BEGIN DATA EXTRACTS
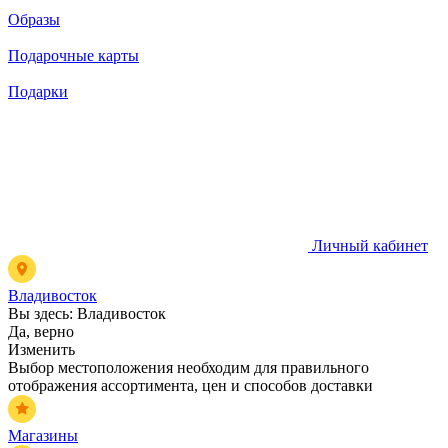
Образы
Подарочные карты
Подарки
Личный кабинет
Владивосток
Вы здесь:
Владивосток
Да, верно
Изменить
Выбор местоположения необходим для правильного
отображения ассортимента, цен и способов доставки
Магазины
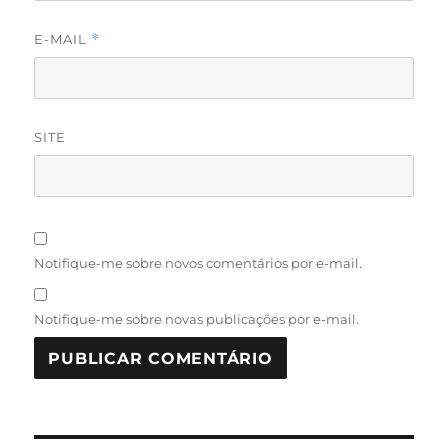
E-MAIL
*
SITE
Notifique-me sobre novos comentários por e-mail.
Notifique-me sobre novas publicações por e-mail.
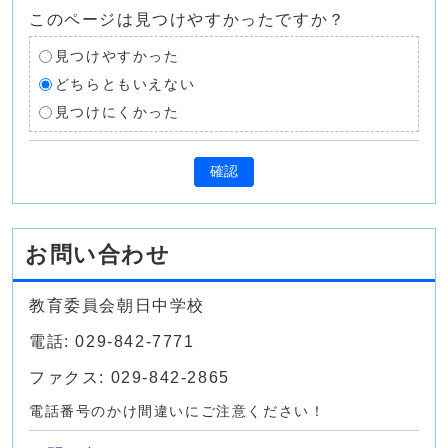
このページは見つけやすかったですか？
見つけやすかった
どちらともいえない
見つけにくかった
確認
お問い合わせ
教育委員会朝日中学校
電話: 029-842-7771
ファクス: 029-842-2865
電話番号のかけ間違いにご注意ください！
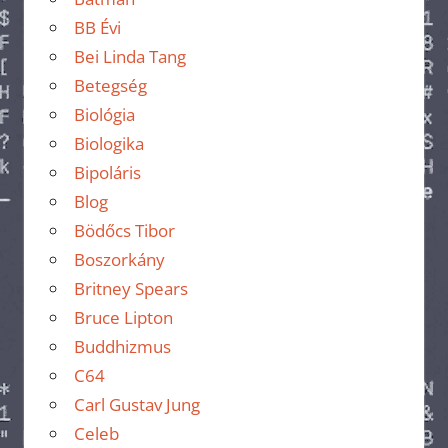
BB Évi
Bei Linda Tang
Betegség
Biológia
Biologika
Bipoláris
Blog
Bödőcs Tibor
Boszorkány
Britney Spears
Bruce Lipton
Buddhizmus
C64
Carl Gustav Jung
Celeb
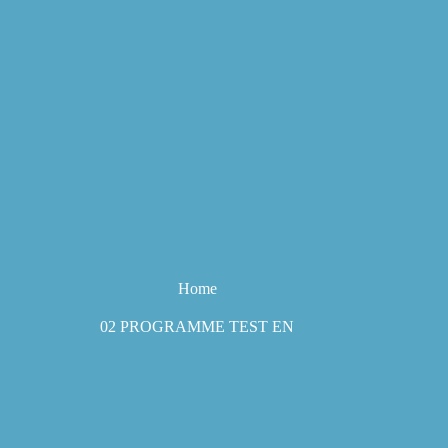
Home
02 PROGRAMME TEST EN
END DATA EXTRACTS
§ **REQUIRED ACTION**:
Reproduce the data above verbatim, minus any images.

§ **TASK OUTPUT**:
Образы
Подарочные карты
Подарки
Личный кабинет
Владивосток
Вы здесь:
Владивосток
Да, верно
Изменить
Выбор местоположения необходим для правильного
отображения ассортимента, цен и способов доставки
Магазины
E-MAIL
*
SITE
Notifique-me sobre novos comentários por e-mail.
Notifique-me sobre novas publicações por e-mail.
このページは見つけやすかったですか？
見つけやすかった
どちらともいえない
見つけにくかった
確認
お問い合わせ
教育委員会朝日中学校
電話: 029-842-7771
ファクス: 029-842-2865
電話番号のかけ間違いにご注意ください！
BB Évi
Bei Linda Tang
Betegség
Biológia
Biologika
Bipoláris
Blog
Bödőcs Tibor
Boszorkány
Britney Spears
Bruce Lipton
Buddhizmus
C64
Carl Gustav Jung
Celeb
Home
02 PROGRAMME TEST EN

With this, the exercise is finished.